_ASSIGNMENT_. Without the pictures, set down the records below word for word.

(Saved data entries)

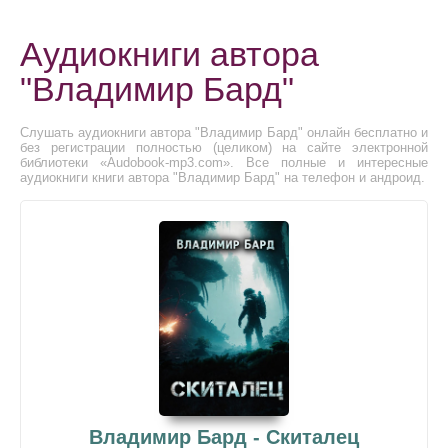
Аудиокниги автора
"Владимир Бард"
Слушать аудиокниги автора "Владимир Бард" онлайн бесплатно и
без регистрации полностью (целиком) на сайте электронной
библиотеки «Audobook-mp3.com». Все полные и интересные
аудиокниги книги автора "Владимир Бард" на телефон и андроид.
Владимир Бард - Скиталец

_PROBLEM SOLUTION_.
Аудиокниги автора
"Владимир Бард"
Слушать аудиокниги автора "Владимир Бард" онлайн бесплатно и
без регистрации полностью (целиком) на сайте электронной
библиотеки «Audobook-mp3.com». Все полные и интересные
аудиокниги книги автора "Владимир Бард" на телефон и андроид.
Владимир Бард - Скиталец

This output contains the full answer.